‘When sensors and open data collide’

Yodit Stanton

Welcoming @simontroup to @OpenSensorsIO.

His first post ‘When sensors and open data collide’ http://t.co/G1erHCS5nq

So I’m new to IoT having spent my career trying to find meaning in econometric data (ouch). Given I started life as a structural engineer I’m pretty excited to be working on data products with opensensors.io, feels like I’m back home again. So what’s exciting me today about where IoT and data science collide?

As data scientists we’re always looking at new models, new ways of shaping our view on a given data set to eek out some kind of edge. But at some point it feels like we’re chasing our tails with little hope of finding new factors to make our science better. Without new data, or at least the same data in a more granular or timely form, we’re just rehashing the same functional forms over the same content.

Fortunately life is about to get a whole lot more interesting as more connected devices come on line. We’re experiencing tangible innovation in IoT, we’re not talking hand wavy stuff; at opensensors.io we see hackers, hobbyists and enterprises building the next generation of smart cities with real velocity.

We’re also fired up since we see pretty much everyone embracing openness in their data. Exactly what open data means remains up for debate, but most agree that some flavour of open data is a prerequisite for successful smart cities.

It would be a pretty dumb city where you could only use the data in your own location. So it makes sense to open pathways for data to be exchanged allowing us all to benefit from advances in technology, without a cost to our built environment. The alternative is a proliferation of street clutter used to deliver data already gathered in our smart buildings. Paradoxically not smart! Having delivered connected buildings, transport and personal devices can expect a wave of innovation in apps and data science. So what’s would help to make this happen?

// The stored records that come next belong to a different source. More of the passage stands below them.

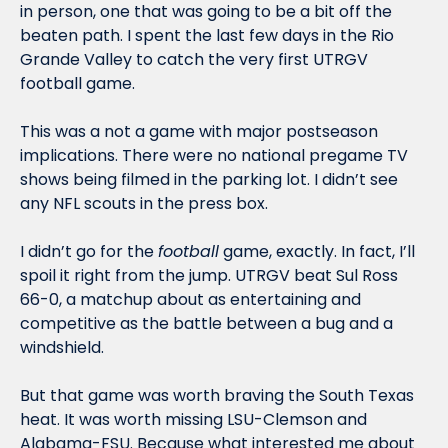
in person, one that was going to be a bit off the 
beaten path. I spent the last few days in the Rio 
Grande Valley to catch the very first UTRGV 
football game. 
This was a not a game with major postseason 
implications. There were no national pregame TV 
shows being filmed in the parking lot. I didn’t see 
any NFL scouts in the press box. 
I didn’t go for the 
football
 game, exactly. In fact, I’ll 
spoil it right from the jump. UTRGV beat Sul Ross 
66-0, a matchup about as entertaining and 
competitive as the battle between a bug and a 
windshield. 
But that game was worth braving the South Texas 
heat. It was worth missing LSU-Clemson and 
Alabama-FSU. Because what interested me about 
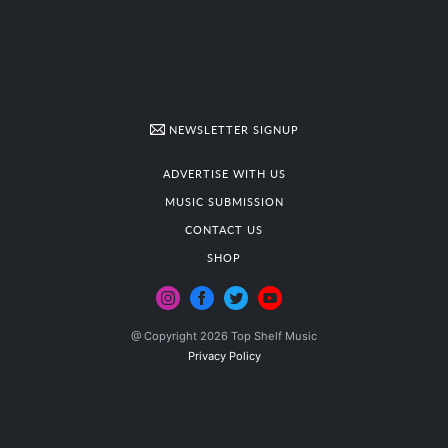
NEWSLETTER SIGNUP
ADVERTISE WITH US
MUSIC SUBMISSION
CONTACT US
SHOP
@ Copyright 2026 Top Shelf Music
Privacy Policy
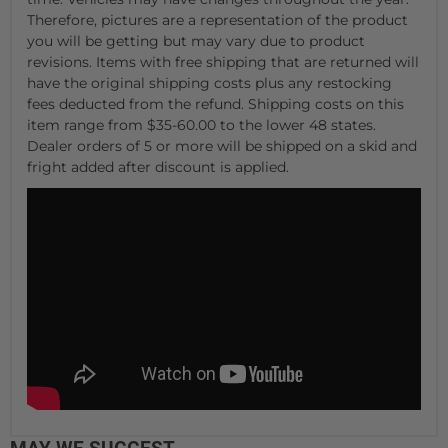
Therefore, pictures are a representation of the product
you will be getting but may vary due to product
revisions. Items with free shipping that are returned will
have the original shipping costs plus any restocking
fees deducted from the refund. Shipping costs on this
item range from $35-60.00 to the lower 48 states.
Dealer orders of 5 or more will be shipped on a skid and
fright added after discount is applied.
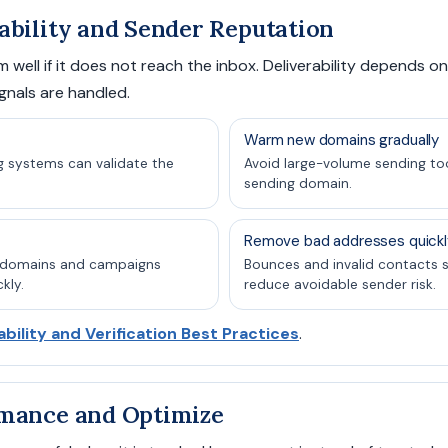
ability and Sender Reputation
 well if it does not reach the inbox. Deliverability depends on 
gnals are handled.
Warm new domains gradually
g systems can validate the
Avoid large-volume sending too
sending domain.
Remove bad addresses quickl
s domains and campaigns
Bounces and invalid contacts 
kly.
reduce avoidable sender risk.
ability and Verification Best Practices
.
rmance and Optimize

Communities – Architects, hackers and makers provide the crucible of IoT innovation but need support for their creative process. Helping to gong the technical pain points is great, even better is curating communities to support and challenge. Our mission is to build best of breed engineering whilst retaining our community roots leveraging platforms like github and hackster.

Connect existing things – Increasingly we see opensensors.io used to unlock value in existing device estates. For many enterprises it’s the ‘I’ in IoT that is new, to deliver the ‘I’ they need open, available, performant, secure and low cost messaging and data persistence.

Put open data to work – ‘I can’t define it, but I know it when I see it’, to paraphrase Justice Potter Stewart. The debate about what is open data will remain, what is rightly or wrongly tagged as such. But expect innovation in business models firmly founded on principles of open data. ‘Open’ may mean sharing data with your neighbour, your street, your city. Most importantly make it economically attractive for all enterprises to make data available in some form, even if it’s not ‘open’ in the purest sense.

We have an exciting journey ahead delivering significant change to our urban environment. Over a century ago ‘The league of American Wheelman’ catalysed improvements to America’s transport infrastructure; open data movement can deliver similar disruptive change to our urban environment. I hope open data becomes as ubiquitous as our transport network is today; in future no one will recall activists like the ODI and opensensors.io, but that would be a sign of open data’s success.